The session highlighted three principal areas by which Ofcom thinks extra may very well be achieved:
- stopping unlawful content material going viral
- tackling harms at supply
- giving additional protections to youngsters
The BBC has approached TikTok, livestreaming platform Twitch and Meta – which owns Instagram, Fb and Threads – for remark.
Ofcom’s vary of proposals goal numerous points – from intimate picture abuse to the hazard of individuals witnessing bodily hurt on livestreams – and range in what sort or dimension of platform they may apply to.
For instance, proposals that suppliers have a mechanism to let customers report a livestream if its content material “depicts the danger of imminent bodily hurt” would apply to all user-to-user websites that enable a single consumer to livestream to many, the place there could also be a danger of displaying criminality.
In the meantime potential necessities for platforms to make use of proactive know-how to detect content material deemed dangerous to youngsters, would solely apply to the biggest tech companies which current increased dangers of related harms.
The proposals put ahead by Ofcom look to increase upon the measures already in place to try to enhance on-line security.
Some platforms have already taken steps to try to clamp down on options that specialists have warned might expose youngsters to grooming, comparable to via livestreaming.
In 2022, TikTok banned youngsters raised its minimal age for going reside on the platform from 16 to 18 – shortly after a BBC investigation discovered hundreds of accounts going live from Syrian refugee camps with children begging for donations.
YouTube just lately said it will improve its threshold for customers to livestream to 16, from 22 July.
However some teams say the regulator’s potential new necessities spotlight core points with the On-line Security Act – the UK’s sweeping guidelines that Ofcom is tasked with imposing.

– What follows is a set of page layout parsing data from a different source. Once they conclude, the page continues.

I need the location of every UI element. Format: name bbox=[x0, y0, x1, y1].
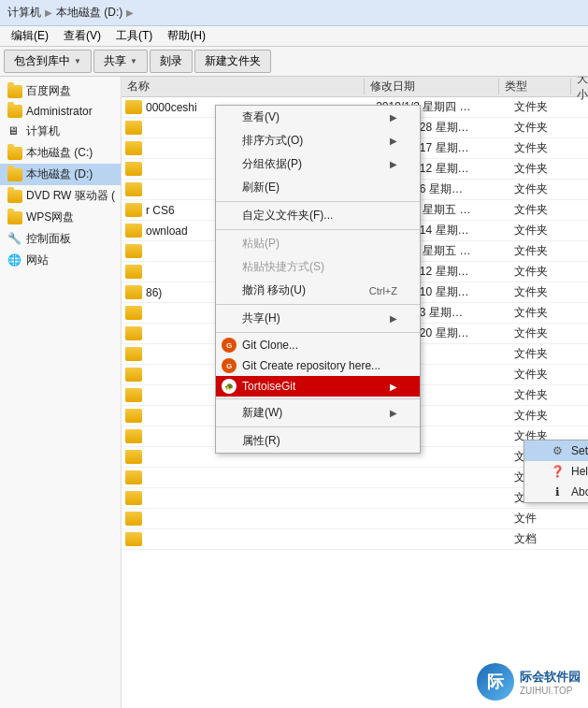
sidebar-item-control-panel[interactable]: 🔧 控制面板 bbox=[0, 228, 121, 250]
file-list-area: 名称 修改日期 类型 大小 0000ceshi 2019/1/3 星期四 … 文… bbox=[122, 77, 588, 708]
control-panel-icon: 🔧 bbox=[7, 232, 22, 247]
sidebar-item-computer[interactable]: 🖥 计算机 bbox=[0, 121, 121, 142]
cm-tortoisegit-arrow: ▶ bbox=[390, 382, 397, 392]
new-folder-button[interactable]: 新建文件夹 bbox=[194, 50, 271, 73]
share-button[interactable]: 共享 ▼ bbox=[93, 50, 148, 73]
cm-tortoisegit[interactable]: 🐢 TortoiseGit ▶ bbox=[216, 376, 420, 397]
settings-icon: ⚙ bbox=[551, 444, 564, 457]
title-bar: 计算机 ▶ 本地磁盘 (D:) ▶ bbox=[0, 0, 588, 26]
sub-about[interactable]: ℹ About bbox=[524, 482, 588, 502]
cm-share-arrow: ▶ bbox=[390, 313, 397, 324]
cm-sort[interactable]: 排序方式(O) ▶ bbox=[216, 129, 420, 152]
cm-customize[interactable]: 自定义文件夹(F)... bbox=[216, 204, 420, 227]
help-icon: ❓ bbox=[551, 465, 564, 478]
breadcrumb-disk[interactable]: 本地磁盘 (D:) bbox=[56, 5, 122, 21]
folder-icon bbox=[7, 105, 22, 118]
sidebar: 百度网盘 Administrator 🖥 计算机 本地磁盘 (C:) 本地磁盘 … bbox=[0, 77, 122, 708]
cm-new[interactable]: 新建(W) ▶ bbox=[216, 401, 420, 425]
folder-icon bbox=[7, 168, 22, 181]
breadcrumb-computer[interactable]: 计算机 bbox=[7, 5, 41, 21]
cm-group-arrow: ▶ bbox=[390, 159, 397, 169]
git-clone-icon: G bbox=[222, 338, 237, 353]
cm-undo[interactable]: 撤消 移动(U) Ctrl+Z bbox=[216, 279, 420, 302]
sidebar-item-website[interactable]: 🌐 网站 bbox=[0, 250, 121, 271]
sidebar-item-disk-d[interactable]: 本地磁盘 (D:) bbox=[0, 164, 121, 185]
cm-sep-2 bbox=[216, 229, 420, 230]
cm-sep-3 bbox=[216, 304, 420, 305]
cm-sep-6 bbox=[216, 426, 420, 427]
git-create-icon: G bbox=[222, 358, 237, 373]
menu-tools[interactable]: 工具(T) bbox=[108, 26, 160, 46]
toolbar: 包含到库中 ▼ 共享 ▼ 刻录 新建文件夹 bbox=[0, 47, 588, 77]
tortoisegit-submenu: ⚙ Settings ❓ Help ℹ About bbox=[523, 440, 588, 503]
breadcrumb-arrow-2: ▶ bbox=[126, 7, 134, 18]
cm-git-create[interactable]: G Git Create repository here... bbox=[216, 355, 420, 376]
cm-sep-5 bbox=[216, 398, 420, 399]
cm-paste[interactable]: 粘贴(P) bbox=[216, 232, 420, 255]
context-menu: 查看(V) ▶ 排序方式(O) ▶ 分组依据(P) ▶ 刷新(E) 自定义文件夹… bbox=[215, 105, 421, 454]
breadcrumb-arrow-1: ▶ bbox=[45, 7, 52, 18]
share-arrow: ▼ bbox=[130, 57, 137, 65]
menu-bar: 编辑(E) 查看(V) 工具(T) 帮助(H) bbox=[0, 26, 588, 47]
folder-icon bbox=[7, 85, 22, 98]
folder-icon bbox=[7, 190, 22, 203]
main-area: 百度网盘 Administrator 🖥 计算机 本地磁盘 (C:) 本地磁盘 … bbox=[0, 77, 588, 708]
cm-sep-4 bbox=[216, 332, 420, 333]
sidebar-item-wps[interactable]: WPS网盘 bbox=[0, 207, 121, 228]
include-library-button[interactable]: 包含到库中 ▼ bbox=[4, 50, 92, 73]
cm-git-clone[interactable]: G Git Clone... bbox=[216, 335, 420, 355]
computer-icon: 🖥 bbox=[7, 124, 22, 139]
sub-settings[interactable]: ⚙ Settings bbox=[524, 441, 588, 461]
cm-new-arrow: ▶ bbox=[390, 408, 397, 418]
website-icon: 🌐 bbox=[7, 253, 22, 268]
menu-help[interactable]: 帮助(H) bbox=[160, 26, 213, 46]
cm-refresh[interactable]: 刷新(E) bbox=[216, 176, 420, 199]
cm-view[interactable]: 查看(V) ▶ bbox=[216, 106, 420, 129]
sidebar-item-disk-c[interactable]: 本地磁盘 (C:) bbox=[0, 142, 121, 164]
folder-icon bbox=[7, 147, 22, 160]
cm-properties[interactable]: 属性(R) bbox=[216, 429, 420, 453]
tortoisegit-icon: 🐢 bbox=[222, 379, 237, 394]
cm-group[interactable]: 分组依据(P) ▶ bbox=[216, 152, 420, 176]
context-menu-overlay: 查看(V) ▶ 排序方式(O) ▶ 分组依据(P) ▶ 刷新(E) 自定义文件夹… bbox=[122, 77, 588, 708]
folder-icon bbox=[7, 211, 22, 224]
cm-sep-1 bbox=[216, 201, 420, 202]
about-icon: ℹ bbox=[551, 485, 564, 498]
cm-paste-shortcut[interactable]: 粘贴快捷方式(S) bbox=[216, 255, 420, 279]
sub-help[interactable]: ❓ Help bbox=[524, 461, 588, 482]
cm-undo-shortcut: Ctrl+Z bbox=[369, 285, 397, 296]
sidebar-item-admin[interactable]: Administrator bbox=[0, 102, 121, 121]
menu-view[interactable]: 查看(V) bbox=[56, 26, 108, 46]
include-library-arrow: ▼ bbox=[74, 57, 81, 65]
burn-button[interactable]: 刻录 bbox=[150, 50, 193, 73]
cm-share[interactable]: 共享(H) ▶ bbox=[216, 307, 420, 330]
menu-edit[interactable]: 编辑(E) bbox=[4, 26, 56, 46]
cm-sort-arrow: ▶ bbox=[390, 136, 397, 146]
sidebar-item-dvd[interactable]: DVD RW 驱动器 ( bbox=[0, 185, 121, 207]
sidebar-item-baidu[interactable]: 百度网盘 bbox=[0, 80, 121, 102]
cm-view-arrow: ▶ bbox=[390, 112, 397, 123]
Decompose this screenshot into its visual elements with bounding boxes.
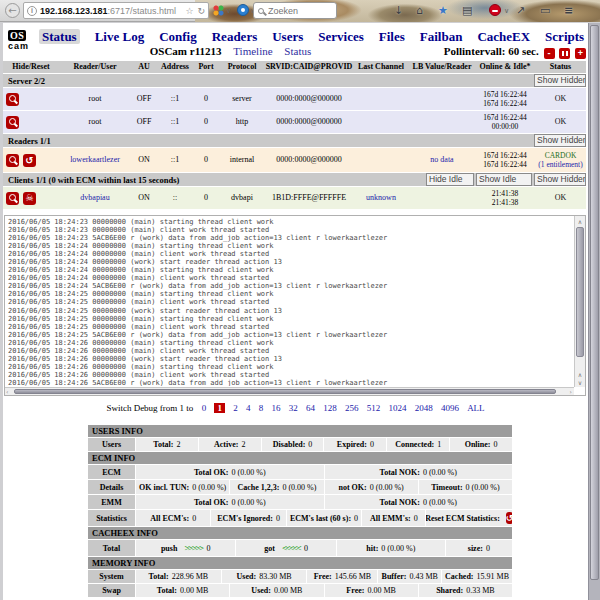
poll-pause-button[interactable] <box>559 48 570 59</box>
chevron-down-icon[interactable]: ∨ <box>504 7 509 15</box>
search-box[interactable] <box>253 2 337 19</box>
search-input[interactable] <box>268 6 328 16</box>
download-icon[interactable]: ↓ <box>394 4 403 17</box>
menu-icon[interactable]: ≡ <box>564 4 573 17</box>
extension-palette-icon[interactable] <box>213 5 224 16</box>
nav-scripts[interactable]: Scripts <box>545 29 584 44</box>
window-vertical-scrollbar[interactable] <box>588 23 600 600</box>
debug-level-2[interactable]: 2 <box>233 403 238 413</box>
extension-blue-icon[interactable] <box>237 4 249 16</box>
bookmark-icon[interactable]: ☆ <box>185 6 193 16</box>
reset-ecm-statistics-icon[interactable]: ↺ <box>506 512 512 524</box>
ecm-info-header: ECM INFO <box>88 452 512 464</box>
debug-level-4096[interactable]: 4096 <box>441 403 459 413</box>
log-line: 2016/06/05 18:24:25 00000000 (main) star… <box>8 315 573 323</box>
memory-info-header: MEMORY INFO <box>88 557 512 569</box>
mem-buffer: Buffer:0.43 MB <box>378 570 441 583</box>
users-row-label: Users <box>88 438 135 451</box>
restart-reader-icon[interactable]: ↺ <box>23 154 36 167</box>
nav-files[interactable]: Files <box>379 29 405 44</box>
emm-total-ok: Total OK:0 (0.00 %) <box>136 495 324 509</box>
scroll-left-icon[interactable]: ‹ <box>6 388 8 396</box>
url-bar[interactable]: i 192.168.123.181 :6717/status.html ☆ ↻ <box>23 2 209 19</box>
lb-no-data-link[interactable]: no data <box>409 148 475 172</box>
nav-config[interactable]: Config <box>159 29 197 44</box>
kill-client-icon[interactable]: ☠ <box>23 192 36 205</box>
nav-status[interactable]: Status <box>39 29 80 44</box>
nav-services[interactable]: Services <box>318 29 363 44</box>
poll-increase-button[interactable]: + <box>575 48 586 59</box>
scroll-up-icon[interactable]: ∧ <box>575 218 585 225</box>
scrollbar-thumb[interactable] <box>590 25 599 580</box>
debug-level-64[interactable]: 64 <box>306 403 315 413</box>
debug-level-16[interactable]: 16 <box>271 403 280 413</box>
last-channel-link[interactable]: unknown <box>353 187 409 209</box>
stats-all-emm: All EMM's:0 <box>362 510 425 526</box>
au-value: ON <box>131 148 157 172</box>
emm-row: EMM Total OK:0 (0.00 %) Total NOK:0 (0.0… <box>88 495 512 509</box>
debug-magnifier-icon[interactable] <box>6 93 19 106</box>
debug-level-128[interactable]: 128 <box>323 403 337 413</box>
home-icon[interactable]: ⌂ <box>416 4 423 17</box>
debug-level-1024[interactable]: 1024 <box>388 403 406 413</box>
nav-readers[interactable]: Readers <box>212 29 258 44</box>
back-button[interactable]: ← <box>5 3 20 18</box>
adblock-icon[interactable] <box>489 4 501 16</box>
log-line: 2016/06/05 18:24:26 00000000 (main) clie… <box>8 371 573 379</box>
nav-cacheex[interactable]: CacheEX <box>477 29 530 44</box>
poll-decrease-button[interactable]: - <box>544 48 555 59</box>
log-vertical-scrollbar[interactable]: ∧ ∧ ∨ <box>574 216 585 387</box>
debug-level-256[interactable]: 256 <box>345 403 359 413</box>
share-icon[interactable]: ▤ <box>462 4 472 17</box>
debug-magnifier-icon[interactable] <box>6 192 19 205</box>
debug-level-512[interactable]: 512 <box>367 403 381 413</box>
scroll-right-icon[interactable]: › <box>570 388 572 396</box>
site-info-icon[interactable]: i <box>27 6 37 16</box>
status-value: OK <box>535 111 586 133</box>
reload-icon[interactable]: ↻ <box>197 6 205 16</box>
debug-level-all[interactable]: ALL <box>467 403 485 413</box>
debug-level-8[interactable]: 8 <box>259 403 264 413</box>
clients-show-hidden-button[interactable]: Show Hidden <box>534 173 586 186</box>
nav-live-log[interactable]: Live Log <box>95 29 144 44</box>
chat-bubble-icon[interactable]: ▭ <box>540 4 550 17</box>
details-row: Details OK incl. TUN:0 (0.00 %) Cache 1,… <box>88 480 512 494</box>
debug-magnifier-icon[interactable] <box>6 116 19 129</box>
status-link[interactable]: Status <box>284 45 311 57</box>
statistics-row: Statistics All ECM's:0 ECM's Ignored:0 E… <box>88 510 512 526</box>
scroll-down-icon[interactable]: ∨ <box>575 379 585 386</box>
scrollbar-thumb[interactable] <box>14 389 556 394</box>
log-line: 2016/06/05 18:24:24 5ACB6E00 r (work) da… <box>8 282 573 290</box>
readers-show-hidden-button[interactable]: Show Hidden <box>534 134 586 147</box>
log-line: 2016/06/05 18:24:23 5ACB6E00 r (work) da… <box>8 234 573 242</box>
log-line: 2016/06/05 18:24:25 00000000 (work) star… <box>8 307 573 315</box>
scroll-up-icon[interactable]: ∧ <box>575 371 585 378</box>
timeline-link[interactable]: Timeline <box>233 45 272 57</box>
log-horizontal-scrollbar[interactable]: ‹ › <box>5 387 574 395</box>
clients-section-row: Clients 1/1 (0 with ECM within last 15 s… <box>3 173 586 187</box>
details-cache: Cache 1,2,3:0 (0.00 %) <box>230 480 323 494</box>
debug-level-1-current[interactable]: 1 <box>214 403 225 413</box>
hide-idle-button[interactable]: Hide Idle <box>426 173 474 186</box>
scrollbar-thumb[interactable] <box>576 227 584 357</box>
col-status: Status <box>535 61 586 73</box>
status-table-header: Hide/Reset Reader/User AU Address Port P… <box>3 61 586 74</box>
entitlement-link[interactable]: (1 entitlement) <box>538 160 582 169</box>
debug-level-32[interactable]: 32 <box>289 403 298 413</box>
client-name-link[interactable]: dvbapiau <box>59 187 131 209</box>
nav-failban[interactable]: Failban <box>420 29 463 44</box>
chevron-down-icon[interactable]: ∨ <box>226 7 231 15</box>
send-tab-icon[interactable]: ↗ <box>516 4 525 17</box>
reader-name-link[interactable]: lowerkaartlezer <box>59 148 131 172</box>
col-hide-reset: Hide/Reset <box>3 61 59 73</box>
debug-magnifier-icon[interactable] <box>6 154 19 167</box>
nav-users[interactable]: Users <box>272 29 303 44</box>
server-show-hidden-button[interactable]: Show Hidden <box>534 74 586 87</box>
bookmark-star-icon[interactable]: ★ <box>438 4 448 17</box>
cacheex-size: size:0 <box>446 540 512 556</box>
debug-level-2048[interactable]: 2048 <box>415 403 433 413</box>
debug-level-0[interactable]: 0 <box>202 403 207 413</box>
swap-memory-row: Swap Total:0.00 MB Used:0.00 MB Free:0.0… <box>88 584 512 597</box>
show-idle-button[interactable]: Show Idle <box>476 173 532 186</box>
debug-level-4[interactable]: 4 <box>246 403 251 413</box>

“Additional measures are all the time welcome however they won’t tackle both the systemic weaknesses within the On-line Security Act,” mentioned Ian Russell, chair of the Molly Rose Basis – an organisation arrange in reminiscence of his 14-year-old daughter Molly Russell, who took her personal life after viewing hundreds of photos selling suicide and self-harm.
“So long as the main focus is on sticking plasters not complete options, regulation will fail to maintain up with present ranges of hurt and main new suicide and self-harm threats,” Mr Russell mentioned.
He added that Ofcom confirmed a “lack of ambition” in its strategy to regulation.
“It is time for the prime minister to intervene and introduce a strengthened On-line Security Act that may sort out preventable hurt head on by absolutely compelling firms to determine and repair all of the dangers posed by their platforms.”
Leanda Barrington-Leach, govt director of kids’s rights charity 5Rights, mentioned the regulator ought to require firms to “suppose extra holistically” about safeguards for youngsters, somewhat than mandate “incremental adjustments”.
“Kids’s security must be embedded into tech firms’ design of options and functionalities from the outset,” she mentioned.
However the NSPCC’s Rani Govender mentioned Ofcom’s transfer to require extra safeguards for livestreaming “may make an actual distinction to defending youngsters in these high-risk areas”.
The session is open till 20 October 2025 and Ofcom hopes to get suggestions from service suppliers, civil society, regulation enforcement and members of the general public.